Petitioner makes three arguments as to why his § 2255 motion should not be dismissed as time barred: (1) timeliness is an affirmative defense and cannot be raised sua sponte ; (2) his service of a state sentence prior to commencing his federal sentence extended the time to file; and (3) in the exercise of due diligence, he was unable to discover the error in the calculation of his criminal history points until shortly before he filed the § 2255 petition. For the reasons set forth below, none of these purported justifications excuse Petitioner's failure to comply with the one-year statute of limitations. Petitioner's § 2255 motion is untimely and therefore must be dismissed. Sua sponte dismissal is appropriate where the Petitioner is given notice and an opportunity to be heard. See Acosta v. Artuz , 221 F.3d 117, 123 (2d Cir. 2000) ; cf. Spinale v. United States , 277 F. App'x 108, 109 (2d Cir. 2008) (affirming sua sponte dismissal of § 2255 petition without notice because it was unmistakably clear from the facts alleged that the petition was untimely). Indeed, Rule 4(b) of the Rules Governing Section 2255 Proceedings for the United States District Courts specifically contemplates that a court may dismiss a § 2255 motion before receiving an answer or response from the respondent. Acosta , 221 F.3d at 123. Here, Petitioner was given notice and an opportunity to be heard. (Dkt. 43; Dkt. 46). Thus, contrary to Petitioner's arguments, the Court may raise the issue of the timeliness of the § 2255 motion sua sponte , and dismissal is appropriate if it is untimely.

Petitioner's argument that the one-year time period did not begin to run until he started serving time in federal custody, is similarly without merit. The time period set forth in 28 U.S.C. § 2255(f) runs from the later of four potential dates, none of which reference the beginning of a petitioner's incarceration with the Bureau of Prisons. As referenced above, the judgment of conviction became final on March 30, 2017, and the fact that Petitioner first served time in state custody before commencing his federal sentence does not alter the date that this Court's judgment of conviction became final. "[C]ourts have uniformly held that petitioners still in state custody who have yet to begin serving a consecutive federal sentence may nevertheless challenge that federal sentence and thus are subject to the § 2255 statute of limitations." Perry v. Warden Fort DIX FCI , 609 F. App'x 725, 727 (3d Cir. 2015) ; see Ospina v. United States , 386 F.3d 750, 752 (6th Cir. 2004) ("A prisoner is in custody for the purposes of § 2255 when he is incarcerated in either federal or state prison, provided that a federal court has sentenced him." (citations omitted)).
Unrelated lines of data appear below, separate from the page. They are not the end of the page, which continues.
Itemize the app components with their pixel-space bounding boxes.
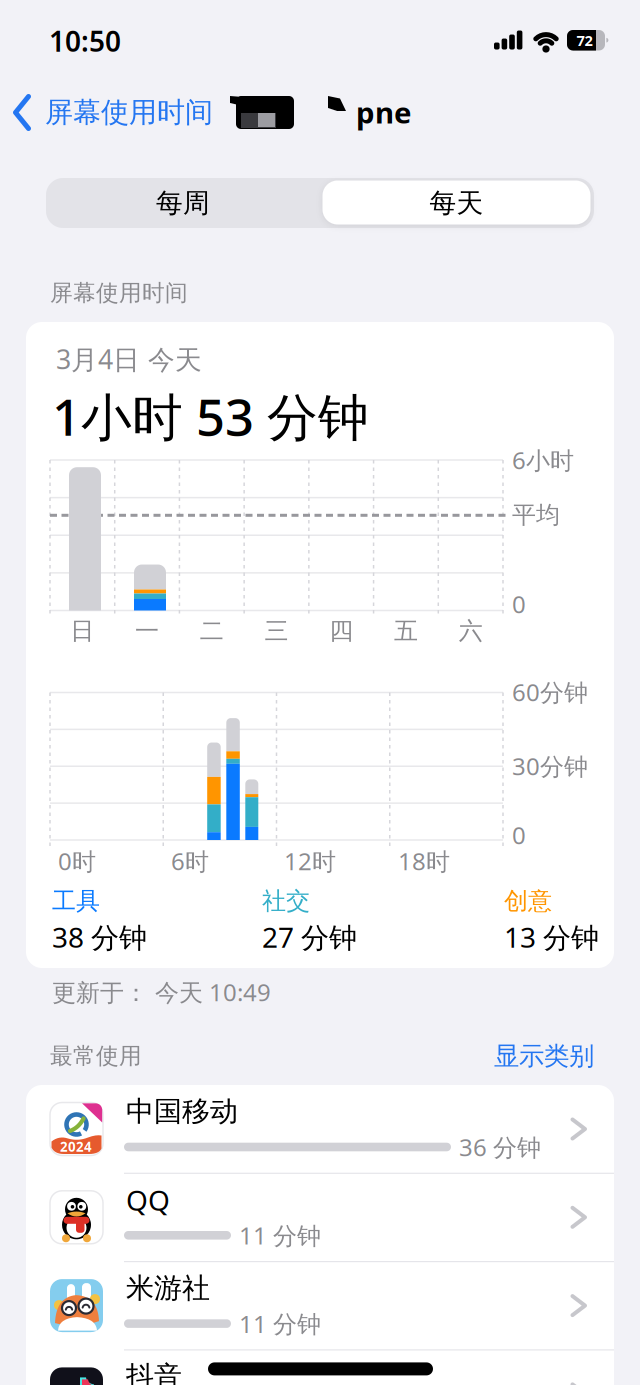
- staticText: 最常使用: [50, 1042, 142, 1070]
- staticText: 屏幕使用时间: [50, 279, 188, 307]
- staticText: 四: [329, 616, 353, 646]
- button[interactable]: 抖音: [26, 1350, 614, 1385]
- button[interactable]: QQ: [26, 1173, 614, 1262]
- button[interactable]: 每周: [48, 178, 318, 228]
- staticText: 6时: [171, 845, 209, 877]
- staticText: 一: [135, 616, 159, 646]
- staticText: QQ: [126, 1181, 170, 1218]
- staticText: 3月4日 今天: [56, 341, 202, 377]
- staticText: 36 分钟: [459, 1131, 541, 1163]
- staticText: 创意: [504, 886, 552, 916]
- staticText: 0: [512, 819, 526, 851]
- staticText: 30分钟: [512, 750, 588, 782]
- staticText: 每周: [156, 187, 210, 219]
- staticText: 五: [394, 616, 418, 646]
- staticText: 更新于： 今天 10:49: [52, 976, 271, 1008]
- staticText: 11 分钟: [239, 1219, 321, 1251]
- staticText: 0: [512, 588, 526, 620]
- button[interactable]: 米游社: [26, 1262, 614, 1350]
- staticText: 抖音: [126, 1359, 182, 1385]
- staticText: 社交: [262, 886, 310, 916]
- staticText: 27 分钟: [262, 918, 357, 956]
- staticText: 日: [70, 616, 94, 646]
- staticText: 12时: [284, 845, 336, 877]
- staticText: 1小时 53 分钟: [52, 382, 369, 450]
- staticText: 72: [576, 30, 592, 50]
- staticText: 显示类别: [494, 1040, 594, 1072]
- button[interactable]: 显示类别: [434, 1036, 594, 1076]
- staticText: 18时: [398, 845, 450, 877]
- staticText: 38 分钟: [52, 918, 147, 956]
- staticText: 10:50: [49, 22, 121, 60]
- staticText: 平均: [512, 500, 560, 530]
- button[interactable]: 每天: [322, 178, 592, 228]
- staticText: 6小时: [512, 444, 574, 476]
- staticText: 三: [264, 616, 288, 646]
- staticText: pne: [356, 92, 412, 132]
- staticText: 六: [459, 616, 483, 646]
- staticText: 11 分钟: [239, 1308, 321, 1340]
- staticText: 每天: [430, 187, 484, 219]
- staticText: 屏幕使用时间: [45, 95, 213, 130]
- button[interactable]: 中国移动: [26, 1085, 614, 1173]
- staticText: 0时: [58, 845, 96, 877]
- staticText: 13 分钟: [504, 918, 599, 956]
- staticText: 米游社: [126, 1271, 210, 1305]
- button[interactable]: 屏幕使用时间: [10, 92, 275, 132]
- staticText: 2024: [60, 1138, 92, 1155]
- staticText: 工具: [52, 886, 100, 916]
- staticText: 中国移动: [126, 1094, 238, 1129]
- staticText: 60分钟: [512, 676, 588, 708]
- staticText: 二: [200, 616, 224, 646]
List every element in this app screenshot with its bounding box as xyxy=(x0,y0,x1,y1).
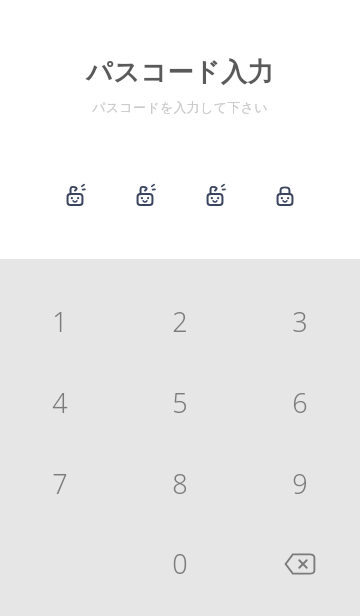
button[interactable]: 4 xyxy=(0,362,120,443)
button[interactable]: 6 xyxy=(240,362,360,443)
button[interactable]: 1 xyxy=(0,281,120,362)
staticText: パスコードを入力して下さい xyxy=(92,99,268,115)
button[interactable]: Backspace xyxy=(240,524,360,603)
staticText: 4 xyxy=(52,384,68,421)
staticText: 5 xyxy=(172,384,188,421)
staticText: 3 xyxy=(292,303,308,340)
button[interactable]: 9 xyxy=(240,443,360,524)
staticText: 2 xyxy=(172,303,188,340)
button[interactable]: 5 xyxy=(120,362,240,443)
button[interactable]: 0 xyxy=(120,524,240,603)
staticText: 7 xyxy=(52,465,68,502)
button[interactable]: 7 xyxy=(0,443,120,524)
staticText: 9 xyxy=(292,465,308,502)
button[interactable]: 3 xyxy=(240,281,360,362)
staticText: 6 xyxy=(292,384,308,421)
staticText: 8 xyxy=(172,465,188,502)
button[interactable]: 2 xyxy=(120,281,240,362)
button[interactable]: 8 xyxy=(120,443,240,524)
staticText: パスコード入力 xyxy=(86,56,274,89)
staticText: 1 xyxy=(52,303,68,340)
staticText: 0 xyxy=(172,545,188,582)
Finally, Petitioner argues that he could not have discovered the errors alleged through the exercise of due diligence until shortly before he filed his motion, because it was not until he matriculated into federal custody and met fellow inmate "Page" that he learned that the Sentencing Guidelines were calculated in error. (Dkt. 47 at 1). This proffered explanation does not constitute due diligence. The Second Circuit has explained:

The proper task in a case such as this one is to determine when a duly diligent person in petitioner's circumstances would have discovered [the error].... After that date, petitioner was entitled to further delay ... so long as he filed his petition within one year of the date in which the discovery would have been made in the exercise of due diligence.

Wims v. United States , 225 F.3d 186, 190 (2d Cir. 2000).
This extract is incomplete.